◆ Records supplied

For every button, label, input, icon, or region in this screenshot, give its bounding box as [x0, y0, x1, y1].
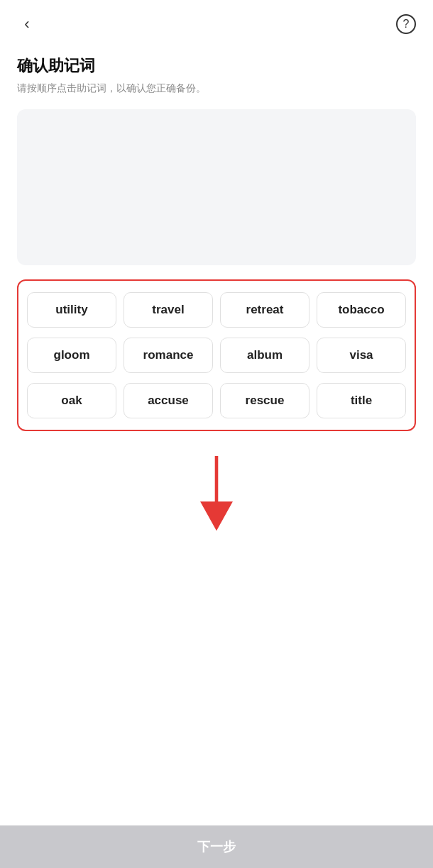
help-button[interactable]: ?: [393, 11, 419, 37]
page-content: 确认助记词 请按顺序点击助记词，以确认您正确备份。 utilitytravelr…: [0, 48, 433, 538]
word-chip-utility[interactable]: utility: [27, 292, 116, 328]
word-chip-rescue[interactable]: rescue: [220, 383, 309, 418]
next-button[interactable]: 下一步: [0, 825, 433, 868]
svg-marker-1: [200, 501, 233, 530]
word-chip-accuse[interactable]: accuse: [124, 383, 213, 418]
word-chip-visa[interactable]: visa: [317, 338, 406, 373]
header: ‹ ?: [0, 0, 433, 48]
down-arrow-icon: [188, 456, 245, 534]
word-chip-retreat[interactable]: retreat: [220, 292, 309, 328]
word-grid: utilitytravelretreattobaccogloomromancea…: [27, 292, 406, 418]
word-chip-romance[interactable]: romance: [124, 338, 213, 373]
page-title: 确认助记词: [17, 55, 416, 77]
back-icon: ‹: [24, 15, 29, 33]
word-chip-travel[interactable]: travel: [124, 292, 213, 328]
word-chip-title[interactable]: title: [317, 383, 406, 418]
help-icon: ?: [396, 14, 416, 34]
word-chip-gloom[interactable]: gloom: [27, 338, 116, 373]
word-chip-album[interactable]: album: [220, 338, 309, 373]
back-button[interactable]: ‹: [14, 11, 40, 37]
word-chip-oak[interactable]: oak: [27, 383, 116, 418]
selection-area: [17, 109, 416, 265]
word-chip-tobacco[interactable]: tobacco: [317, 292, 406, 328]
page-subtitle: 请按顺序点击助记词，以确认您正确备份。: [17, 82, 416, 95]
word-grid-container: utilitytravelretreattobaccogloomromancea…: [17, 279, 416, 431]
arrow-container: [17, 452, 416, 538]
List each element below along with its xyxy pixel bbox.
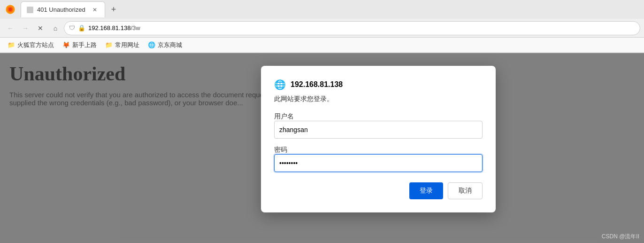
bookmark-newbie-label: 新手上路 — [72, 41, 97, 49]
tab-bar: 401 Unauthorized ✕ + — [0, 0, 644, 19]
bookmark-common-label: 常用网址 — [115, 41, 139, 49]
username-label: 用户名 — [274, 112, 294, 120]
auth-subtitle: 此网站要求您登录。 — [274, 95, 483, 103]
tab-title: 401 Unauthorized — [37, 6, 87, 13]
auth-dialog-buttons: 登录 取消 — [274, 182, 483, 199]
auth-dialog-header: 🌐 192.168.81.138 — [274, 79, 483, 90]
bookmark-newbie[interactable]: 🦊 新手上路 — [59, 39, 100, 51]
home-button[interactable]: ⌂ — [49, 22, 62, 35]
folder-icon: 📁 — [8, 41, 15, 48]
auth-overlay: 🌐 192.168.81.138 此网站要求您登录。 用户名 密码 登录 取消 — [0, 53, 644, 243]
login-button[interactable]: 登录 — [409, 182, 443, 199]
tab-close-button[interactable]: ✕ — [91, 6, 99, 14]
address-bar[interactable]: 🛡 🔒 192.168.81.138/3w — [64, 21, 640, 35]
navigation-bar: ← → ✕ ⌂ 🛡 🔒 192.168.81.138/3w — [0, 19, 644, 38]
forward-button[interactable]: → — [19, 22, 32, 35]
close-reload-button[interactable]: ✕ — [34, 22, 47, 35]
shield-icon: 🛡 — [69, 24, 75, 31]
password-input[interactable] — [274, 154, 483, 172]
active-tab[interactable]: 401 Unauthorized ✕ — [21, 1, 105, 17]
cancel-button[interactable]: 取消 — [448, 182, 483, 199]
firefox-logo-icon — [4, 3, 17, 16]
username-input[interactable] — [274, 121, 483, 139]
new-tab-button[interactable]: + — [107, 3, 120, 16]
back-button[interactable]: ← — [4, 22, 17, 35]
bookmark-common[interactable]: 📁 常用网址 — [101, 39, 143, 51]
address-host: 192.168.81.138 — [88, 24, 130, 31]
firefox-small-icon: 🦊 — [62, 41, 70, 48]
bookmark-jd-label: 京东商城 — [158, 41, 182, 49]
bookmark-jd[interactable]: 🌐 京东商城 — [144, 39, 186, 51]
svg-point-2 — [9, 8, 12, 11]
bookmark-firefox-label: 火狐官方站点 — [17, 41, 54, 49]
auth-domain: 192.168.81.138 — [291, 80, 343, 89]
page-content: Unauthorized This server could not verif… — [0, 53, 644, 243]
tab-favicon-icon — [27, 7, 33, 13]
auth-dialog: 🌐 192.168.81.138 此网站要求您登录。 用户名 密码 登录 取消 — [261, 66, 496, 212]
bookmarks-bar: 📁 火狐官方站点 🦊 新手上路 📁 常用网址 🌐 京东商城 — [0, 38, 644, 53]
address-path: /3w — [130, 24, 140, 31]
globe-small-icon: 🌐 — [148, 41, 155, 48]
password-label: 密码 — [274, 146, 287, 153]
lock-icon: 🔒 — [78, 24, 85, 31]
csdn-watermark: CSDN @流年II — [602, 233, 639, 241]
folder2-icon: 📁 — [105, 41, 113, 48]
bookmark-firefox[interactable]: 📁 火狐官方站点 — [4, 39, 58, 51]
auth-globe-icon: 🌐 — [274, 79, 286, 90]
address-text: 192.168.81.138/3w — [88, 24, 635, 31]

◆ What is needed
Please transcribe the listing above verbatim and exclude every picture.

◆ Result of this exercise
For every button, label, input, icon, or region in this screenshot, give its bounding box as [x0, y0, x1, y1].
help-button[interactable]: ?: [393, 11, 419, 37]
page-content: 确认助记词 请按顺序点击助记词，以确认您正确备份。 utilitytravelr…: [0, 48, 433, 538]
word-chip-utility[interactable]: utility: [27, 292, 116, 328]
word-chip-rescue[interactable]: rescue: [220, 383, 309, 418]
next-button[interactable]: 下一步: [0, 825, 433, 868]
svg-marker-1: [200, 501, 233, 530]
word-chip-accuse[interactable]: accuse: [124, 383, 213, 418]
word-chip-visa[interactable]: visa: [317, 338, 406, 373]
header: ‹ ?: [0, 0, 433, 48]
down-arrow-icon: [188, 456, 245, 534]
word-chip-retreat[interactable]: retreat: [220, 292, 309, 328]
word-grid: utilitytravelretreattobaccogloomromancea…: [27, 292, 406, 418]
word-chip-romance[interactable]: romance: [124, 338, 213, 373]
page-title: 确认助记词: [17, 55, 416, 77]
back-icon: ‹: [24, 15, 29, 33]
word-chip-travel[interactable]: travel: [124, 292, 213, 328]
word-chip-title[interactable]: title: [317, 383, 406, 418]
help-icon: ?: [396, 14, 416, 34]
word-chip-gloom[interactable]: gloom: [27, 338, 116, 373]
word-chip-album[interactable]: album: [220, 338, 309, 373]
back-button[interactable]: ‹: [14, 11, 40, 37]
word-chip-oak[interactable]: oak: [27, 383, 116, 418]
selection-area: [17, 109, 416, 265]
word-chip-tobacco[interactable]: tobacco: [317, 292, 406, 328]
page-subtitle: 请按顺序点击助记词，以确认您正确备份。: [17, 82, 416, 95]
word-grid-container: utilitytravelretreattobaccogloomromancea…: [17, 279, 416, 431]
arrow-container: [17, 452, 416, 538]
List each element below along with its xyxy pixel bbox.
bookmark-newbie-label: 新手上路 — [72, 41, 97, 49]
tab-bar: 401 Unauthorized ✕ + — [0, 0, 644, 19]
bookmark-common-label: 常用网址 — [115, 41, 139, 49]
username-label: 用户名 — [274, 112, 294, 120]
auth-subtitle: 此网站要求您登录。 — [274, 95, 483, 103]
tab-title: 401 Unauthorized — [37, 6, 87, 13]
auth-dialog-buttons: 登录 取消 — [274, 182, 483, 199]
auth-dialog-header: 🌐 192.168.81.138 — [274, 79, 483, 90]
bookmark-newbie[interactable]: 🦊 新手上路 — [59, 39, 100, 51]
home-button[interactable]: ⌂ — [49, 22, 62, 35]
folder-icon: 📁 — [8, 41, 15, 48]
auth-overlay: 🌐 192.168.81.138 此网站要求您登录。 用户名 密码 登录 取消 — [0, 53, 644, 243]
login-button[interactable]: 登录 — [409, 182, 443, 199]
tab-close-button[interactable]: ✕ — [91, 6, 99, 14]
address-bar[interactable]: 🛡 🔒 192.168.81.138/3w — [64, 21, 640, 35]
navigation-bar: ← → ✕ ⌂ 🛡 🔒 192.168.81.138/3w — [0, 19, 644, 38]
forward-button[interactable]: → — [19, 22, 32, 35]
close-reload-button[interactable]: ✕ — [34, 22, 47, 35]
shield-icon: 🛡 — [69, 24, 75, 31]
password-input[interactable] — [274, 154, 483, 172]
active-tab[interactable]: 401 Unauthorized ✕ — [21, 1, 105, 17]
cancel-button[interactable]: 取消 — [448, 182, 483, 199]
firefox-logo-icon — [4, 3, 17, 16]
username-input[interactable] — [274, 121, 483, 139]
new-tab-button[interactable]: + — [107, 3, 120, 16]
back-button[interactable]: ← — [4, 22, 17, 35]
bookmark-common[interactable]: 📁 常用网址 — [101, 39, 143, 51]
address-host: 192.168.81.138 — [88, 24, 130, 31]
firefox-small-icon: 🦊 — [62, 41, 70, 48]
bookmark-jd-label: 京东商城 — [158, 41, 182, 49]
bookmark-jd[interactable]: 🌐 京东商城 — [144, 39, 186, 51]
svg-point-2 — [9, 8, 12, 11]
bookmark-firefox-label: 火狐官方站点 — [17, 41, 54, 49]
auth-domain: 192.168.81.138 — [291, 80, 343, 89]
page-content: Unauthorized This server could not verif… — [0, 53, 644, 243]
tab-favicon-icon — [27, 7, 33, 13]
auth-dialog: 🌐 192.168.81.138 此网站要求您登录。 用户名 密码 登录 取消 — [261, 66, 496, 212]
bookmarks-bar: 📁 火狐官方站点 🦊 新手上路 📁 常用网址 🌐 京东商城 — [0, 38, 644, 53]
address-path: /3w — [130, 24, 140, 31]
globe-small-icon: 🌐 — [148, 41, 155, 48]
password-label: 密码 — [274, 146, 287, 153]
lock-icon: 🔒 — [78, 24, 85, 31]
csdn-watermark: CSDN @流年II — [602, 233, 639, 241]
folder2-icon: 📁 — [105, 41, 113, 48]
bookmark-firefox[interactable]: 📁 火狐官方站点 — [4, 39, 58, 51]
auth-globe-icon: 🌐 — [274, 79, 286, 90]
address-text: 192.168.81.138/3w — [88, 24, 635, 31]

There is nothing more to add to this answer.